Renewable energy projects to push up bills23rd April 2014
Consumers have been warned their bills could rise as a result of a series of renewable energy projects that the government has authorised, which could cost as much as £1 billion in subsidies.
However, energy secretary Ed Davey has suggested that buying energy-efficient products could be one way to offset this projected two per cent hike.
It is thought these eight deals, five of which are offshore wind farms, will help to power up three million homes, create 8,500 jobs and attract £12 billion in private investment.
However, a two per cent increase in consumers' bills is expected as a result by 2020, by which time it is hoped as much as 30 per cent of energy will be renewable. By this year, these projects alone will provide five per cent of the UK's electricity supply.
The offshore wind farms will be based in Outer Moray Firth, Liverpool Bay, Dudgeon, Hornsea and Walney. The other projects are coal to biomass conversions in Selby and Ashington, and a dedicated biomass plant with combined heat and power in Teesside.
Mr Davey said: "These contracts for major renewable electricity projects mark a new stage in Britain's green energy investment boom.

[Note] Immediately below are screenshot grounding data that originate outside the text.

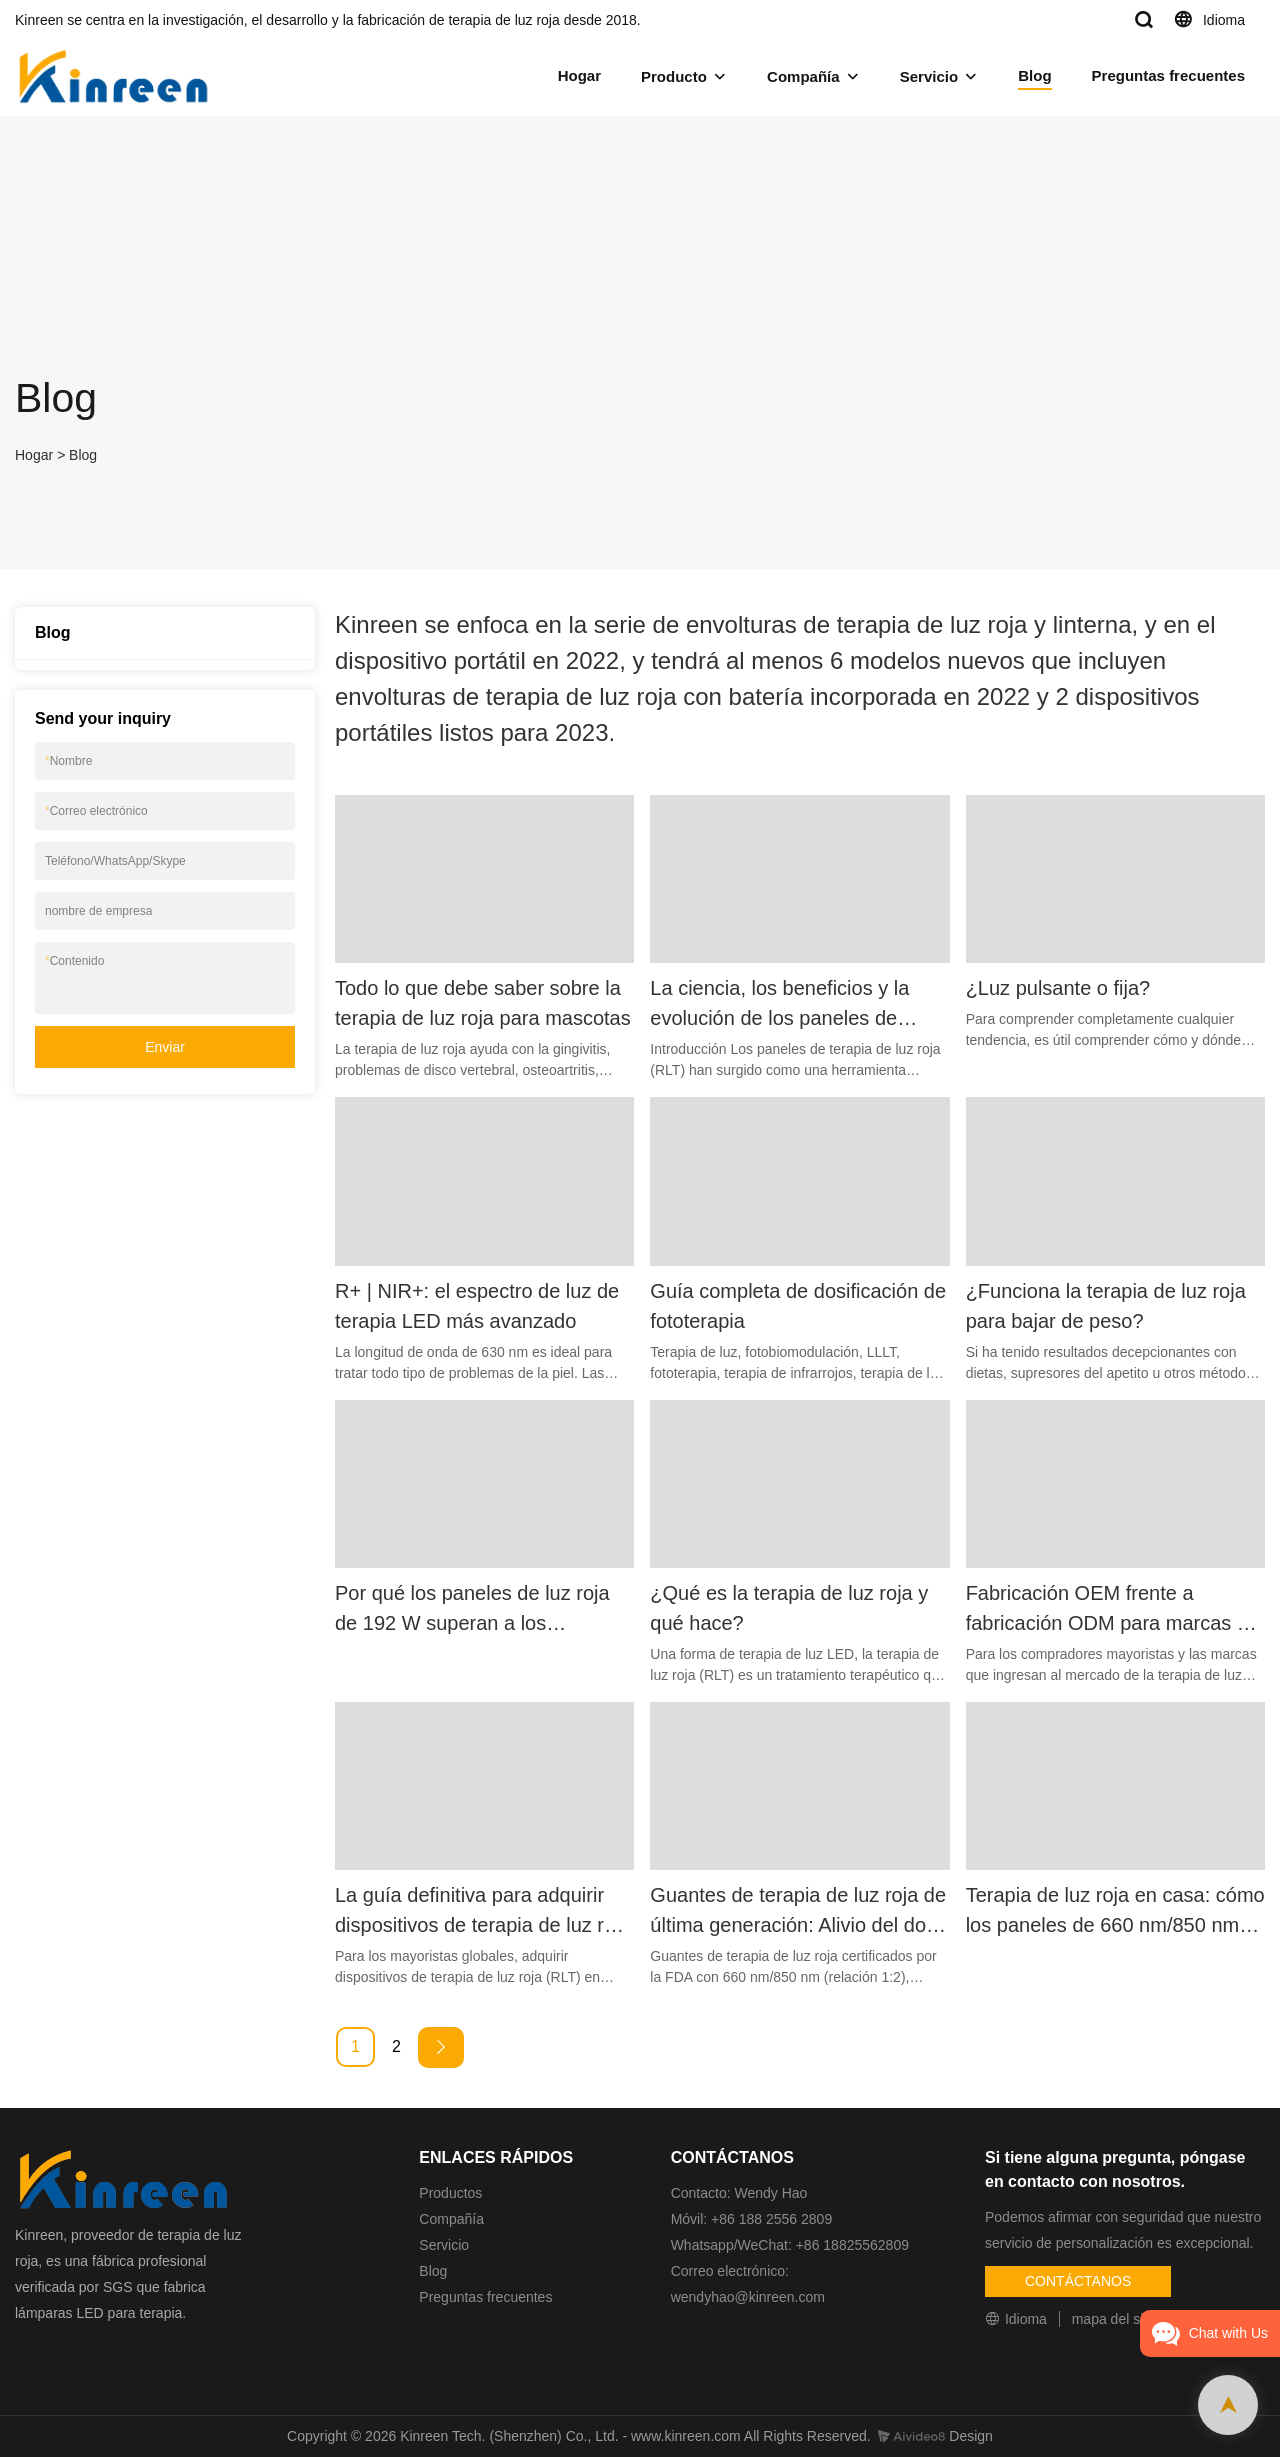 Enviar (165, 1047)
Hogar (579, 75)
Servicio (929, 76)
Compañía (803, 76)
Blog (1034, 75)
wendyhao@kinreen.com (748, 2297)
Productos (450, 2193)
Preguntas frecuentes (1168, 75)
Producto (674, 76)
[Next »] (441, 2047) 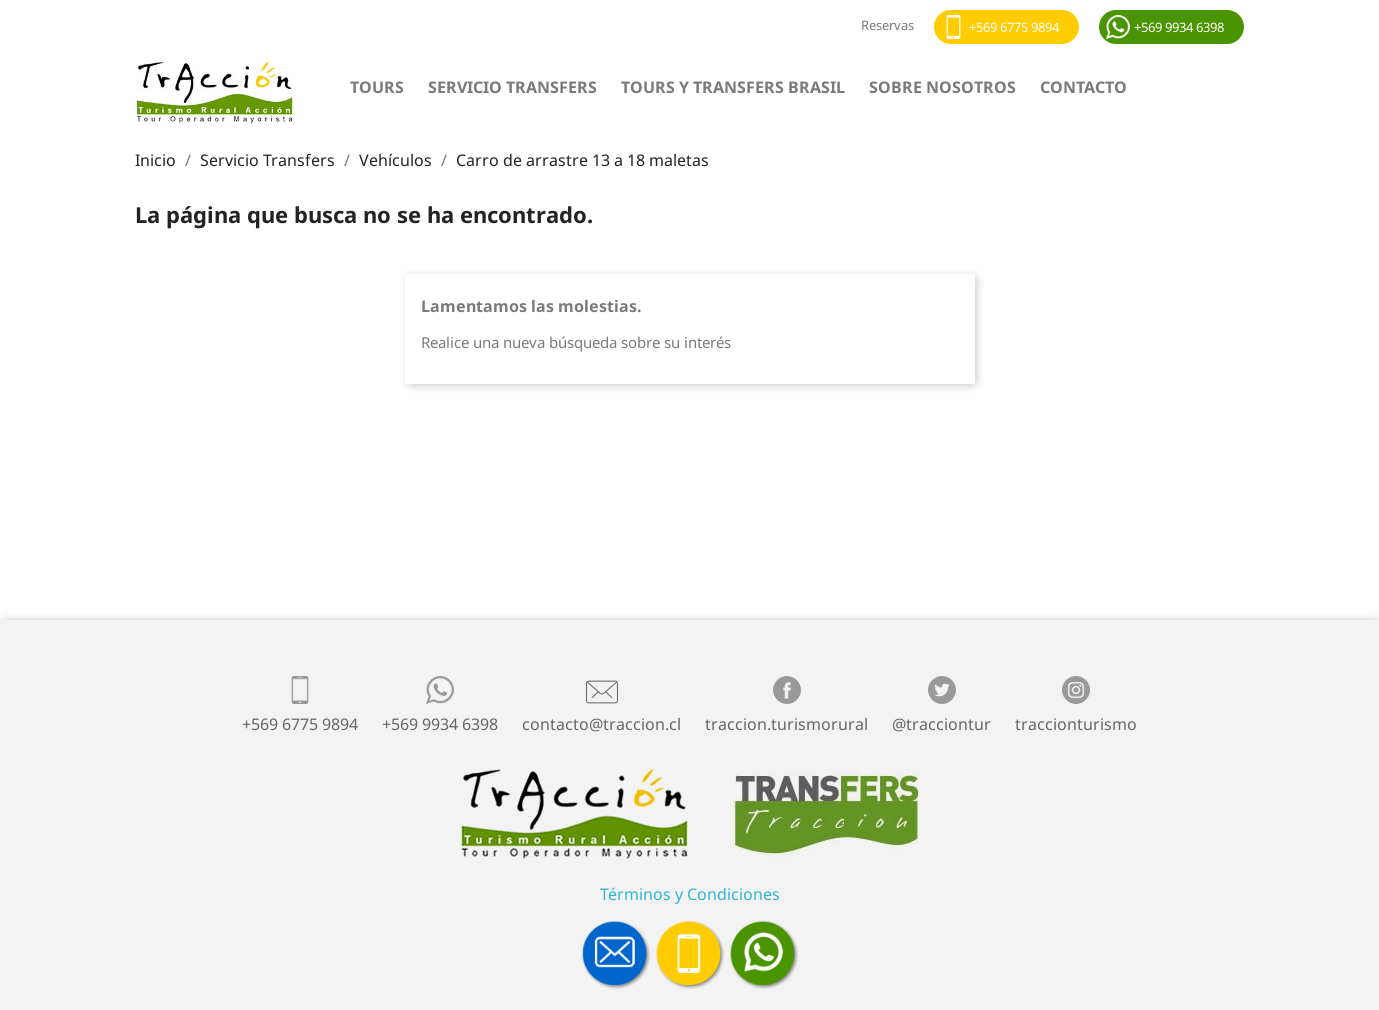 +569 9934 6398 (1179, 27)
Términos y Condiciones (690, 894)
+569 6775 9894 (1014, 27)
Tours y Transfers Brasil (733, 87)
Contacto (1083, 87)
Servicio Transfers (512, 87)
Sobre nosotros (942, 87)
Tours (377, 87) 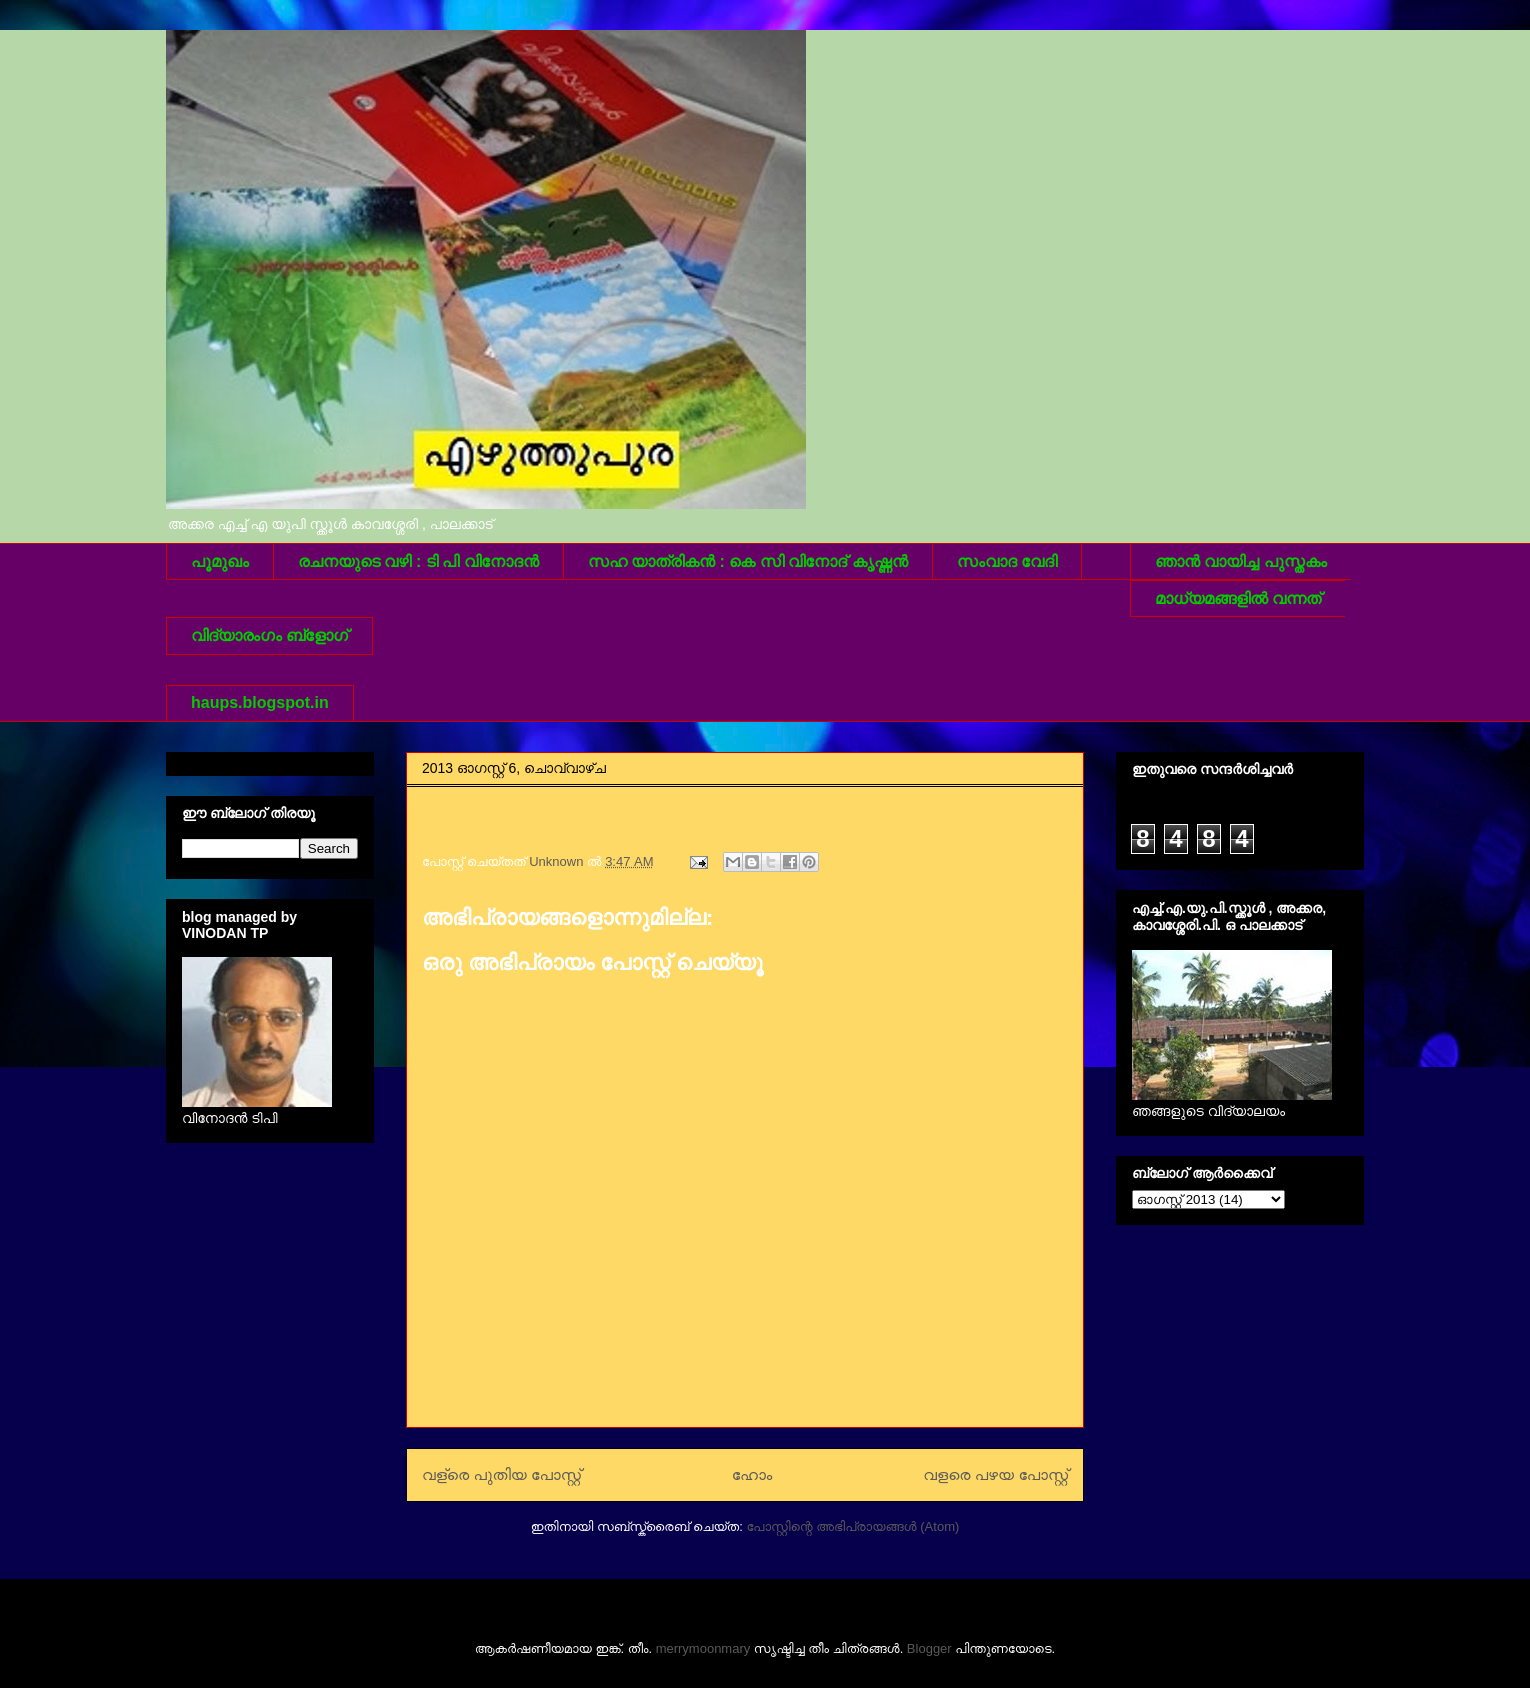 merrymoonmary (703, 1648)
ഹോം (752, 1474)
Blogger (929, 1648)
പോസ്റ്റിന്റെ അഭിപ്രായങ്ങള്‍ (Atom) (852, 1526)
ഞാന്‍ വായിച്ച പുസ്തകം (1241, 561)
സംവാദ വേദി (1007, 561)
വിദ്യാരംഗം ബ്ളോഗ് (269, 635)
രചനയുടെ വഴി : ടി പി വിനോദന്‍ (418, 561)
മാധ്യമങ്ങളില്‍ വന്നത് (1238, 598)
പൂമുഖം (220, 561)
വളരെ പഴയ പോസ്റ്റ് (995, 1474)
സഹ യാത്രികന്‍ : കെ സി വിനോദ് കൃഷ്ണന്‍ (748, 561)
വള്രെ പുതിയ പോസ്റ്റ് (501, 1474)
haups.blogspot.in (260, 702)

By themselves, they will bring green jobs and growth across the UK."
Speaking to the Today programme, he said: "You've got, for example, energy efficiency, product standards, which are all reducing the amounts of energy that people need and therefore cutting their bills."
He added that, while ostensibly these contracts may be responsible for an increase in monthly outgoings, it was important to look at the bigger picture of how secure and clean energy was being produced.
The government hopes these projects will offer a secure supply of electricity that is affordable, while also bolstering skilled jobs, growth, supply chains and business nationwide.